Ex-secretário de Redação da Folha, jornalista, coautor de 'Como Viver em SP sem Carro', faz pesquisas no Warburg Institute, em Londres, com o apoio da Capes. Escreve às segundas.
Haddad: decifra-te ou será devorado
Marlene Bergamo/Folhapress | ||
Fernando Haddad (PT) no heliponto da prefeitura, no centro de São Paulo |
Sabe qual é o melhor negócio no país hoje? Comprar Fernando Haddad pelo que os eleitores dão por ele e vendê-lo pelo que ele acha que vale...

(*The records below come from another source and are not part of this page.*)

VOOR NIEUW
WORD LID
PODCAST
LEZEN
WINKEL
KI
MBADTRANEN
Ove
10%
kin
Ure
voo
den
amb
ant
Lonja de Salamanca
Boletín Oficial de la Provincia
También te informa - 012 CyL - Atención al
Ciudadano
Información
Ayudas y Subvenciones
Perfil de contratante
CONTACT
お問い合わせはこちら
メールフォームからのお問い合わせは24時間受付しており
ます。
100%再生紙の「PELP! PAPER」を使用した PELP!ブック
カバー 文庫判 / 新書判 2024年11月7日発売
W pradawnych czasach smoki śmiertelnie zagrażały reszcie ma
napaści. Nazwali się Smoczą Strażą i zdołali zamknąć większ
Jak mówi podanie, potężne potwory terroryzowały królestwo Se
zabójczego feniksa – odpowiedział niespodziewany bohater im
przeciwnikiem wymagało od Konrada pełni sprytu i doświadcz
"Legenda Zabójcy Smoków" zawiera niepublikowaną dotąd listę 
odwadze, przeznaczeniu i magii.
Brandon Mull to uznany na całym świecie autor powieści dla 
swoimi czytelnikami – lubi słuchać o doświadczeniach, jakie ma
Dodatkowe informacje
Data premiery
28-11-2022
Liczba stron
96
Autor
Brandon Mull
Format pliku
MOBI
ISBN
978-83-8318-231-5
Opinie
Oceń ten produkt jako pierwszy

Lembrei do antigo chiste ao ler na Folha a entrevista do prefeito que sai, na qual não faz nenhuma autocrítica, não constata nenhum errozinho sequer em sua gestão. A julgar pelo balanço, os 83% dos votos contra ele se devem ao engano do eleitor e à influência da mídia.
Neste ano que começa, Haddad deve resolver um enigma: entender a derrota no contexto do processo em que está imerso o país. Pode decifrar ou ser devorado pelo esquecimento da história.
A melancólica performance nas urnas pode deixá-lo com o estigma de perdedor; a incapacidade de ler os sinais exteriores de fracasso tende a reforçar a crítica que membros da cúpula petista faziam ao seu jeito de governar: "Autista", o apelidaram.
Ao mesmo tempo, a imagem de honestidade e a dedicação a uma agenda contemporânea o colocam em posição de destaque em seu partido: Haddad é um raro petista julgado pela opinião pública, por questões de cidadania e medidas de governo, enquanto tantos outros membros da elite partidária enfrentam na Justiça acusações de corrupção.
Essa sua situação peculiar pode transformar a derrota em alavanca: o ex-prefeito pode chegar a 2018 como possível candidato a presidente, revivendo à esquerda a trajetória de Fernando Henrique Cardoso, derrotado a prefeito em 1985 e alçado à candidatura presidencial em 1994.
A primeira coisa que Haddad precisa entender é que a mídia lhe foi generosa, e não cruel. As reportagens de balanço de governo, por exemplo, avaliaram a administração pelos critérios que ele estabeleceu, segundo os quais completou metade das metas.
Os jornais poderiam dizer que Haddad não completou nem 1% dos objetivos a que se propôs, uma vez que engavetou, três meses após a posse, todo o plano de governo anunciado em campanha.
A "Lei de Metas" foi sugerida pela ONG Nossa São Paulo (devota ao PT) e aprovada pela Câmara Municipal, durante o governo Kassab. Sua intenção era comprometer os prefeitos eleitos com as promessas de campanha.
Haddad estruturou a candidatura de 2012 em um projeto chamado "Arco do Futuro", um plágio de ideias antigas, dos anos 1970, anteriores à crise do petróleo. Essa origem determinava seu principal defeito: era baseado em eixos viários. Se implantado, geraria obras insustentáveis e, em seguida, multiplicaria congestionamentos.
O exemplo mais claro da indigência do "Arco do Futuro" era a proposta de abertura de uma avenida, que Haddad anunciava como novidade, chamada "Apoio Norte". A ideia, no entanto, vem sendo apresentada a todos os novos prefeitos, sempre com o mesmo nome, desde Paulo Maluf (1993-96). E acaba sempre engavetada diante dos custos impagáveis de desapropriações. (Logo chegará também à mesa de João Dória.)
Depois de cem dias de governo, em 2013, ao apresentar o Plano de Metas, Haddad anunciou que o "Arco do Futuro" era inviável: não havia dinheiro para realizá-lo. Essa atitude tem um nome: "estelionato eleitoral". Mas a ONG Nossa São Paulo, por alinhamento partidário, e a imprensa de São Paulo, com raras exceções, calaram-se.
Quatro anos depois, Haddad foi derrotado nas urnas. A contradição entre o prefeito eleito com um plano de obras típico dos anos 1960-70, mas que governou em busca do espírito do século 21 é o cerne do enigma. Durante a campanha, ele pediu aos eleitores mais quatro anos para poder realizar o "Arco do Futuro".
Afinal, seus 17% de votos são um sinal da frustração pela não execução do plano prometido em 2012 ou apontam o potencial de crescimento de uma agenda de restrição a obras, em um país posterior ao domínio das empreiteiras? Esse é o enigma de Haddad.